Il n'y a pas plus grand drame que celui d'avoir sa jeunesse comme première vieillesse. L'usure précoce, les convictions éphémères n'offrent même pas le petit bonheur que laissent les courtes désillusions qui forgent et construisent l'espoir. C'est que les désillusions sont devenues permanentes et monnaie courante.

Il s'agit bien évidemment d'une déconvenue pour un journal qui accède à ses dix-neuf ans aujourd'hui et qui se surprend à toujours colporter ce qu'il croyait des faits et qui ne se sont avérés que méfaits si tenaces, si redondants qu'il lui est difficile d'échapper à la surdité, devenant presque inaccessible sinon allergique au devoir d'informer. Un devoir censé passionnel parce qu'il procurait la joie de rassembler, de réunir et d'unifier pour respecter la première des responsabilités : construire une Algérie meilleure pour que chacun puisse avoir sa part de sérénité et de paix.

La corrosion de la conscience qu'inflige l'environnement féroce, ses non-sens, nous figent irrémédiablement très loin des guéguerres politiciennes et des turbulences sociales dès lors que nous finissons par être convaincus que c'est toute la nature humaine qui est en crise.

L'Algérie et le reste du monde vivent leurs révolutions printanières chacun à sa façon.
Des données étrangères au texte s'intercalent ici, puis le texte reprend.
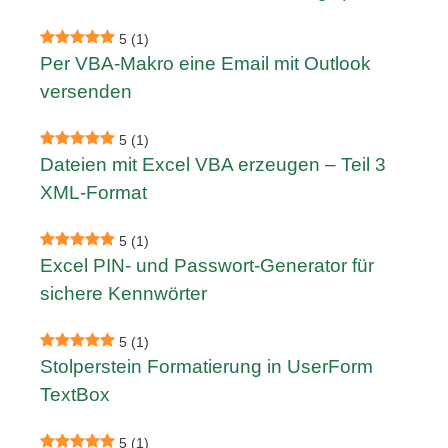
5
(1)
Per VBA-Makro eine Email mit Outlook
versenden
5
(1)
Dateien mit Excel VBA erzeugen – Teil 3
XML-Format
5
(1)
Excel PIN- und Passwort-Generator für
sichere Kennwörter
5
(1)
Stolperstein Formatierung in UserForm
TextBox
5
(1)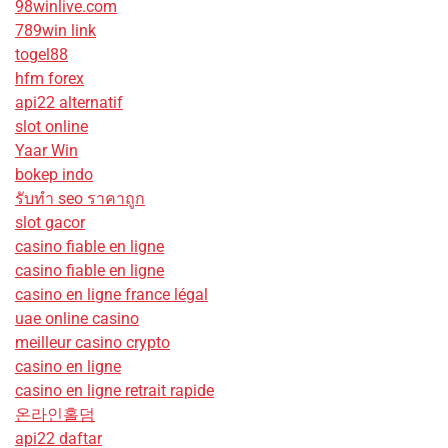
98winlive.com
789win link
togel88
hfm forex
api22 alternatif
slot online
Yaar Win
bokep indo
รับทํา seo ราคาถูก
slot gacor
casino fiable en ligne
casino fiable en ligne
casino en ligne france légal
uae online casino
meilleur casino crypto
casino en ligne
casino en ligne retrait rapide
온라인홀덤
api22 daftar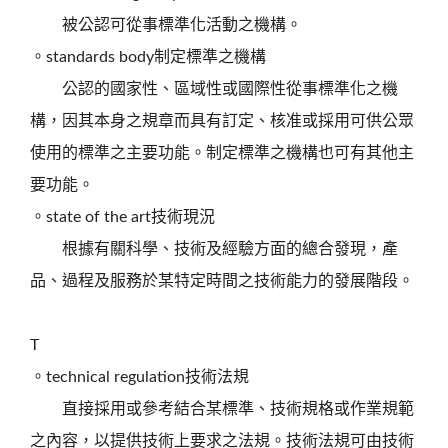
被公認可從事標準化活動之機構。
。standards body制定標準之機構
公認的國家性、區域性或國際性從事標準化之機
構，因其本身之規章而具有訂定、核准或採用可供公眾
使用的標準之主要功能。制定標準之機構也可有其他主
要功能。
。state of the art技術現況
根據有關科學、技術及經驗方面的總合發現，產
品、過程及服務於某特定時間之技術能力的發展階段。
T
。technical regulation技術法規
直接採用或參考結合某標準、技術規格或作業規範
之內容，以提供技術上要求之法規。技術法規可由技術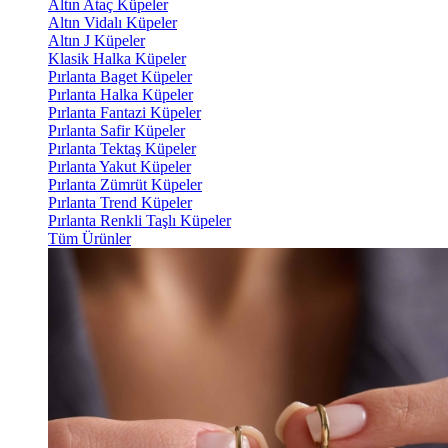
Altın Ataç Küpeler
Altın Vidalı Küpeler
Altın J Küpeler
Klasik Halka Küpeler
Pırlanta Baget Küpeler
Pırlanta Halka Küpeler
Pırlanta Fantazi Küpeler
Pırlanta Safir Küpeler
Pırlanta Tektaş Küpeler
Pırlanta Yakut Küpeler
Pırlanta Zümrüt Küpeler
Pırlanta Trend Küpeler
Pırlanta Renkli Taşlı Küpeler
Tüm Ürünler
La mal vie est générale. Elle a fini par embraser les pays supposés les plus nantis comme les plus miséreux. L'immolation par le feu n'est plus la dernière issue de secours des seuls plus démunis. La folie n'est plus déraison. Le paradoxe aujourd'hui est que le suicide aille de plus en plus chercher ses sources dans la bonne raison. Comme si l'histoire de l'humanité avait fini par transformer la folie en raison. Faute de pouvoir ou de voir se réconcilier les convenances et harmoniser les espaces communs, l'être humain a aujourd'hui tendance à nouer avec sa propre et fatidique remise en question.
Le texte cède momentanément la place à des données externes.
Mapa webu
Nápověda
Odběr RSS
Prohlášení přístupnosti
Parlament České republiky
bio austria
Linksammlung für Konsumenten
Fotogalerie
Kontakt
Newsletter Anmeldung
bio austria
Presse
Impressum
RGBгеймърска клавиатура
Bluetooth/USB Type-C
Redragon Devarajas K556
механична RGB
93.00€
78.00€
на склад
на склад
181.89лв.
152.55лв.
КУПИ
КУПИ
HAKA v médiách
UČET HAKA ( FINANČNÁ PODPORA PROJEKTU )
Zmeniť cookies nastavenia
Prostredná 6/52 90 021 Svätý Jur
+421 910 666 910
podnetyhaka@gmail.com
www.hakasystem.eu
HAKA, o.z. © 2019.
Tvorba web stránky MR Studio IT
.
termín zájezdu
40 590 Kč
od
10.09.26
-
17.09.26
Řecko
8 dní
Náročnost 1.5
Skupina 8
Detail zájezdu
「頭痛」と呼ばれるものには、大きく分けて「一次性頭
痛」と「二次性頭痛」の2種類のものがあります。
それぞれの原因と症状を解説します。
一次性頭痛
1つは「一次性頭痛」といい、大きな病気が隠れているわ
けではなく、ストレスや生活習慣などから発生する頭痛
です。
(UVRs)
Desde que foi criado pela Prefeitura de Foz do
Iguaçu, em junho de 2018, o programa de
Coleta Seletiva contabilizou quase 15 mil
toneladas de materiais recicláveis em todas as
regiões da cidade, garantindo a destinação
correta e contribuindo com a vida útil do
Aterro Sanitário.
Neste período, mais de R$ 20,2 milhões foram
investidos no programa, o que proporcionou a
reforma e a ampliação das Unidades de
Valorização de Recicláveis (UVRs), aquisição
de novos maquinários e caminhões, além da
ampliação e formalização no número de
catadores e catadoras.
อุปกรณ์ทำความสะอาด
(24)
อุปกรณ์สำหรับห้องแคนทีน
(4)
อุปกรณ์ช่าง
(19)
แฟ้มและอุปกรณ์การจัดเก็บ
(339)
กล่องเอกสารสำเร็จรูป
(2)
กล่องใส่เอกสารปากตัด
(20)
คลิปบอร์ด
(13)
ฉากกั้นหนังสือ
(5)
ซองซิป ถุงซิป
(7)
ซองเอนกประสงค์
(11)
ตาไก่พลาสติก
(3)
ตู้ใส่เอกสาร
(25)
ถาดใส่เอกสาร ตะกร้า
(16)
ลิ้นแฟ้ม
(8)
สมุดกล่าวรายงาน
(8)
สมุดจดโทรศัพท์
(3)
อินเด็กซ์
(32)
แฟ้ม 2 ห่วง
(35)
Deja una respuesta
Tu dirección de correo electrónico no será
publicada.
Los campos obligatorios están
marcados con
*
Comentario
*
Encore une fois, l'Histoire se répète et renoue comme chaque fois avec les haltes des siècles. Toujours aussi exigeante et imposant une formidable et difficile adaptation avec le temps. L'intensité effarante de la mal vie n'est ni locale ni régionale et tous les indices prouvent que c'est le monde entier qui est désemparé face à un séisme planétaire qui met à nu l'incapacité des hommes à maîtriser leur destin.

La nature humaine a cependant et fort heureusement dans l'instinct de survie une exceptionnelle force permanente. Elle est multiforme et peut enfanter l'avancée et le progrès quand elle est partagée. Rendue partage et solidarité, elle est la mère des intelligences qui mènent au bonheur. Mais que de sacrifices et de sueur il faudrait pour apprivoiser la normalité qui s'avère être en définitive le plus inaccessible éden auquel les hommes pourraient accéder.

Le Quotidien d'Oran en est là, armé de ce seul instinct, très loin de toutes les prétentions, et à contre-courant de la pression des visions étroites nourries par les égoïsmes de l'immédiateté. Il n'a pas de leçon à donner mais il reste, malgré les aléas de ses dix-neuf ans, une modeste tribune pour toutes les idées qui mènent vers le progrès, la paix et la sérénité.